On Thursday, the Federal Communications Commission extended for another five years regulations that allow satellite TV companies to obtain programming owned or dominated by cable. "The program access rules have allowed DBS operators to obtain popular programming at competitive prices, and fair access to programming has allowed DBS to provide consumers with real choice and competition," Wright said.

However, Wright expressed disappointment that the commission couldn't close the "terrestrial loophole," which allows cable companies to escape program access rules through terrestrial delivery of content to cable headends.

The loophole has allowed some cable companies to "evade Congressional intent that vertically-integrated programmers be required to sell their programming to all (multichannel video providers) on a fair and non-discriminatory basis," Wright said, adding that Congress should revisit the issue and close the loophole.

Others also praised the FCC move.

Said Roxanne Austin, president and COO at DirecTV, "The program access rules were instrumental in helping DirecTV obtain programming to compete with entrenched cable operators, and today's decision by the FCC preserves competition and diversity in the multichannel TV marketplace.
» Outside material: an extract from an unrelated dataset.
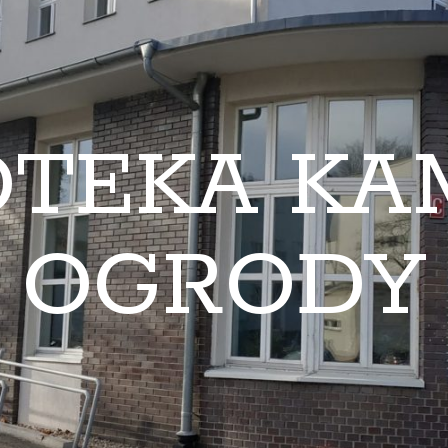
OTEKA K
OGRODY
This five-year extension will be of great benefit to our customers, who will continue to have access to a wide variety of quality programming on DirecTV."

On the opposing side, Dan Brenner, senior vice president at the National Cable and Telecommunications Association, said the organization was disappointed that the FCC "chose not to eliminate this regulatory relic.

"Eliminating this rule this year would have restored balance in allowing limited exclusivity to be used to differentiate competitive offerings," Brenner said.